Semantic Caching Overview

Semantic caching stores and retrieves data based on its meaning and context rather than just its literal form. Proxati's implementation of semantic caching uses a multi-layered approach, incorporating both a local L1 cache and a remote vector database as an L2 cache. Here's an example:

Scenario: Handling Zero-Shot Queries for an LLM

Imagine you're using an AI application that relies on a Large Language Model API to answer customer queries. These queries can be highly variable, often requiring zero-shot responses where the model hasn't been specifically trained on the exact question.

Step-by-Step Process:

1. Initial Query Handling

A user asks, "How can I reset my password?"
The query is first checked against the L1 cache, a fast key-value store. If an exact or closely matching response is found, it is returned immediately.

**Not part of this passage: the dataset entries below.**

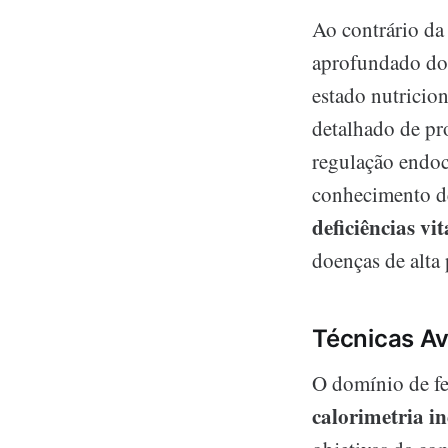
Ao contrário da 
aprofundado do 
estado nutricio
detalhado de pr
regulação endoc
conhecimento de 
deficiências vi
doenças de alta 
Técnicas Av
O domínio de f
calorimetria in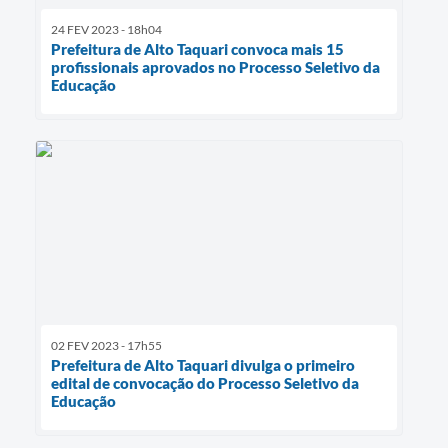
24 FEV 2023 - 18h04
Prefeitura de Alto Taquari convoca mais 15
profissionais aprovados no Processo Seletivo da
Educação
02 FEV 2023 - 17h55
Prefeitura de Alto Taquari divulga o primeiro
edital de convocação do Processo Seletivo da
Educação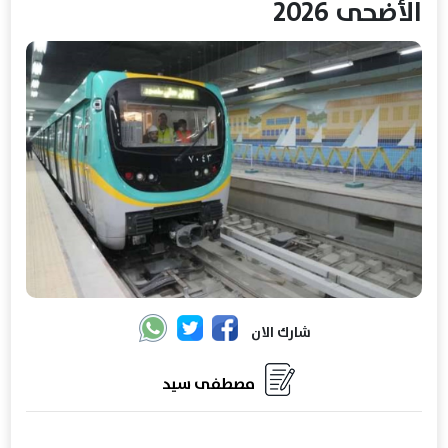
الأضحى 2026
شارك الان
مصطفى سيد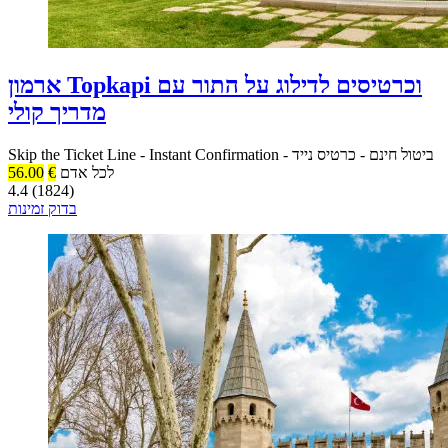
ארמון Topkapi וכרטיסים לדילוג על התור עם
מדריך קולי
ביטול חינם
-
כרטיס נייד
-
Instant Confirmation
-
Skip the Ticket Line
לכל אדם
€
56.00
4.4 (1824)
בדוק זמינות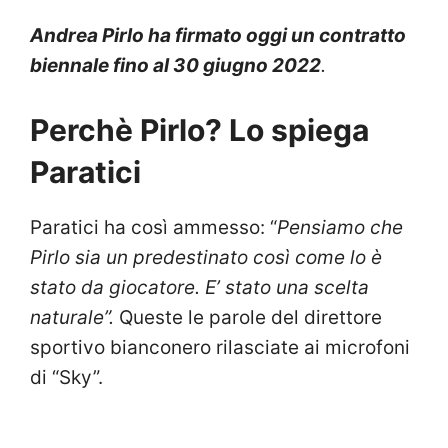
Andrea Pirlo ha firmato oggi un contratto
biennale fino al 30 giugno 2022
.
Perchè Pirlo? Lo spiega
Paratici
Paratici ha così ammesso: “
Pensiamo che
Pirlo sia un predestinato così come lo è
stato da giocatore. E’ stato una scelta
naturale”.
Queste le parole del direttore
sportivo bianconero rilasciate ai microfoni
di “Sky”.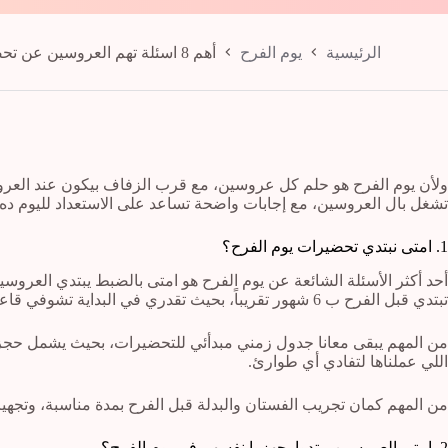
الرئيسية
يوم الفرح
أهم 8 اسئلة تهم العروسين عن تحضيرات يوم الفرح.
ولأن يوم الفرح هو حلم كل عروسين، مع قرب الزفاف بيكون عند العروس
تشغل بال العروسين، مع إجابات واضحة تساعد على الاستعداد لليوم ده
1. امتى نبتدي تحضيرات يوم الفرح؟
أحد أكثر الأسئلة الشائعة عن يوم الفرح هو امتى بالضبط يبتدي العرو
تبتدي قبل الفرح ب 6 شهور تقريباً، بحيث تقدري في البداية تشوفي قاعات الزفاف وتحجزي في وقت مناسب.
اللي عملناها لتفادي أي طوارئ.
من المهم كمان تجريب الفستان والبدلة قبل الفرح بمدة مناسبة، وتجهيز
2. امتي العروسين يبتدوا يجهزوا نفسهم في يوم الفرح؟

2. Vector Database L2 Cache

If the L1 cache doesn't have a suitable response, Proxati uses a vector database as an L2 cache.
The query is converted into an embedding, a high-dimensional vector that represents the semantic meaning of the query.
This embedding is then used to search the vector database for semantically similar embeddings of previous queries and responses.

3. Finding Semantically Similar Responses

The vector database might find an embedding for a similar query, such as "How do I recover my account password?"
Even though the exact words differ, the meaning is similar. The L2 cache returns the response associated with this similar query: "To reset your password, go to the settings page, click 'Forgot Password,' and follow the instructions."

4. Zero-Shot Query Advantage:

This approach is particularly useful for zero-shot queries where exact matches are unlikely. By understanding the semantic content, Proxati can provide relevant answers even if the exact question hasn't been seen before.
For example, a new query like "What should I do if I can't remember my password?" can be effectively matched with the response for "How can I reset my password?" using the embedding technique.

5. Caching the New Response:

Once a response is retrieved and served, it can be added to the L1 cache for faster future access, improving the performance for similar queries.

Real-World Impact: Faster AI Apps

Integrating Proxati into your AI software can lead to noticeable performance improvements. Here are some examples:

Chatbots and Virtual Assistants: Proxati caches common responses, reducing response times and improving user experience.
Data-Intensive Applications: Apps that frequently access large datasets benefit from faster data retrieval and processing with Proxati's caching.
LLM-Based Services: Services relying on LLMs for natural language understanding and generation see fewer requests to LLM providers, lowering costs and speeding up responses.

Conclusion and Future Work

Proxati is a powerful tool designed to boost your custom AI software's performance. By reducing network connection overhead and implementing advanced caching strategies, Proxati ensures your applications run faster and more efficiently. We're also working on improving semantic caching by adding options to control the similarity threshold for responses. Additionally, we are implementing deduplication and grounding/moderation scanning to enhance the quality and reliability of cached results.